WHAT THE TASK ASKS => Aim for an exact copy of the listing, without any images.

INFORMATION PROVIDED =>
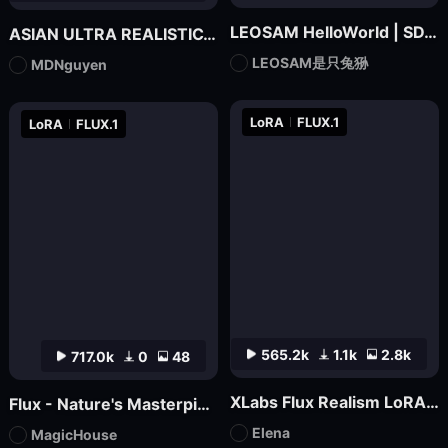
LEOSAM HelloWorld | SDXL Realism Checkpoint
ASIAN ULTRA REALISTIC_MDNguyen_V1
LEOSAM是只兔狲
MDNguyen
LoRA
FLUX.1
LoRA
FLUX.1
565.2k
1.1k
2.8k
717.0k
0
48
XLabs Flux Realism LoRA _ Shakker Online available
Flux - Nature's Masterpiece Photography
Elena
MagicHouse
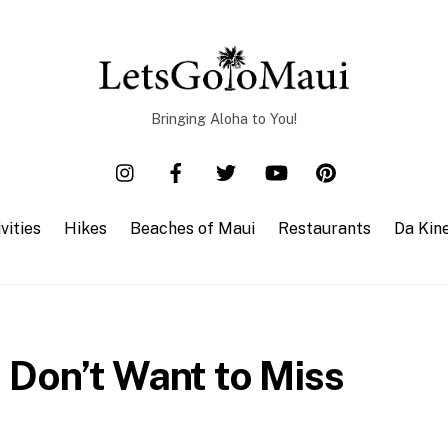
Bringing Aloha to You!
vities
Hikes
Beaches of Maui
Restaurants
Da Kin
 Don’t Want to Miss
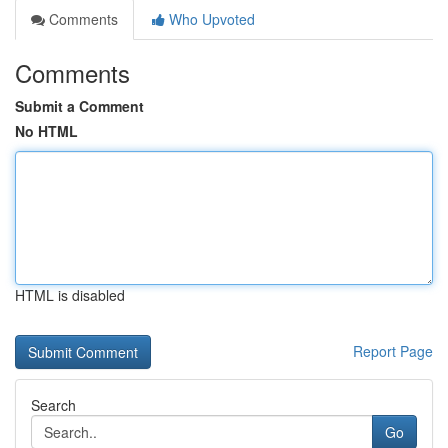
Comments
Who Upvoted
Comments
Submit a Comment
No HTML
HTML is disabled
Report Page
Search
Go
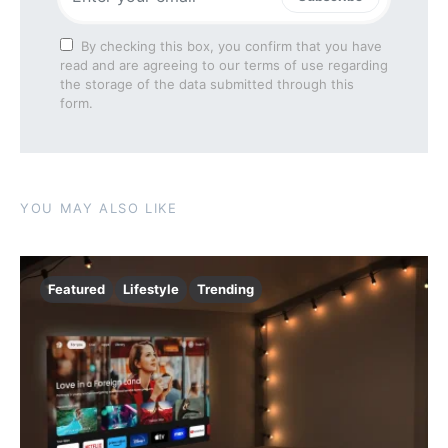
By checking this box, you confirm that you have
read and are agreeing to our terms of use regarding
the storage of the data submitted through this
form.
YOU MAY ALSO LIKE
Featured
Lifestyle
Trending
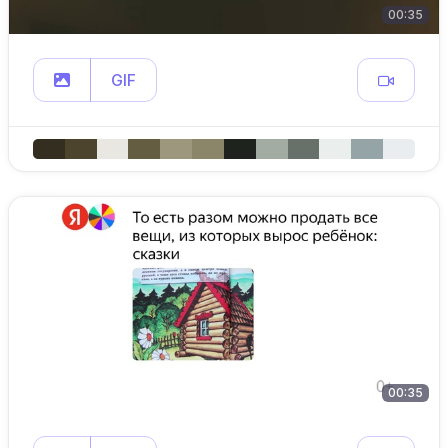
00:35
GIF
00:35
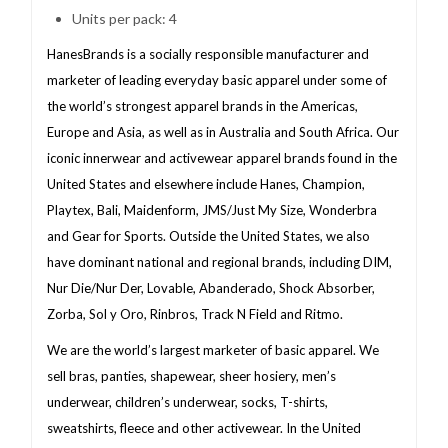
Units per pack: 4
HanesBrands is a socially responsible manufacturer and
marketer of leading everyday basic apparel under some of
the world’s strongest apparel brands in the Americas,
Europe and Asia, as well as in Australia and South Africa. Our
iconic innerwear and activewear apparel brands found in the
United States and elsewhere include Hanes, Champion,
Playtex, Bali, Maidenform, JMS/Just My Size, Wonderbra
and Gear for Sports. Outside the United States, we also
have dominant national and regional brands, including DIM,
Nur Die/Nur Der, Lovable, Abanderado, Shock Absorber,
Zorba, Sol y Oro, Rinbros, Track N Field and Ritmo.
We are the world’s largest marketer of basic apparel. We
sell bras, panties, shapewear, sheer hosiery, men’s
underwear, children’s underwear, socks, T-shirts,
sweatshirts, fleece and other activewear. In the United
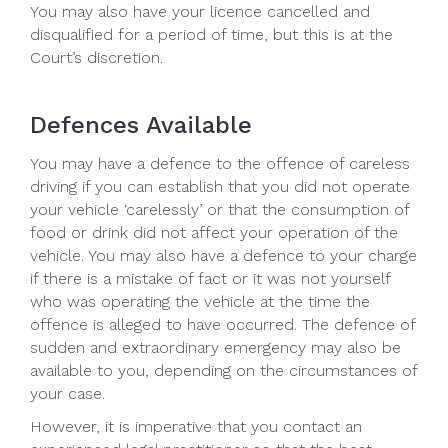
You may also have your licence cancelled and
disqualified for a period of time, but this is at the
Court’s discretion.
Defences Available
You may have a defence to the offence of careless
driving if you can establish that you did not operate
your vehicle ‘carelessly’ or that the consumption of
food or drink did not affect your operation of the
vehicle. You may also have a defence to your charge
if there is a mistake of fact or it was not yourself
who was operating the vehicle at the time the
offence is alleged to have occurred. The defence of
sudden and extraordinary emergency may also be
available to you, depending on the circumstances of
your case.
However, it is imperative that you contact an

EXERCISE OUTPUT =>
LEOSAM HelloWorld | SDXL Realism Checkpoint
ASIAN ULTRA REALISTIC_MDNguyen_V1
LEOSAM是只兔狲
MDNguyen
LoRA
FLUX.1
LoRA
FLUX.1
565.2k
1.1k
2.8k
717.0k
0
48
XLabs Flux Realism LoRA _ Shakker Online available
Flux - Nature's Masterpiece Photography
Elena
MagicHouse
Bringing Aloha to You!
vities
Hikes
Beaches of Maui
Restaurants
Da Kin
 Don’t Want to Miss
Comments
Who Upvoted
Comments
Submit a Comment
No HTML
HTML is disabled
Report Page
Search
Go
By checking this box, you confirm that you have
read and are agreeing to our terms of use regarding
the storage of the data submitted through this
form.
YOU MAY ALSO LIKE
Featured
Lifestyle
Trending
00:35
GIF
00:35
Units per pack: 4
HanesBrands is a socially responsible manufacturer and
marketer of leading everyday basic apparel under some of
the world’s strongest apparel brands in the Americas,
Europe and Asia, as well as in Australia and South Africa. Our
iconic innerwear and activewear apparel brands found in the
United States and elsewhere include Hanes, Champion,
Playtex, Bali, Maidenform, JMS/Just My Size, Wonderbra
and Gear for Sports. Outside the United States, we also
have dominant national and regional brands, including DIM,
Nur Die/Nur Der, Lovable, Abanderado, Shock Absorber,
Zorba, Sol y Oro, Rinbros, Track N Field and Ritmo.
We are the world’s largest marketer of basic apparel. We
sell bras, panties, shapewear, sheer hosiery, men’s
underwear, children’s underwear, socks, T-shirts,
sweatshirts, fleece and other activewear. In the United
You may also have your licence cancelled and
disqualified for a period of time, but this is at the
Court’s discretion.
Defences Available
You may have a defence to the offence of careless
driving if you can establish that you did not operate
your vehicle ‘carelessly’ or that the consumption of
food or drink did not affect your operation of the
vehicle. You may also have a defence to your charge
if there is a mistake of fact or it was not yourself
who was operating the vehicle at the time the
offence is alleged to have occurred. The defence of
sudden and extraordinary emergency may also be
available to you, depending on the circumstances of
your case.
However, it is imperative that you contact an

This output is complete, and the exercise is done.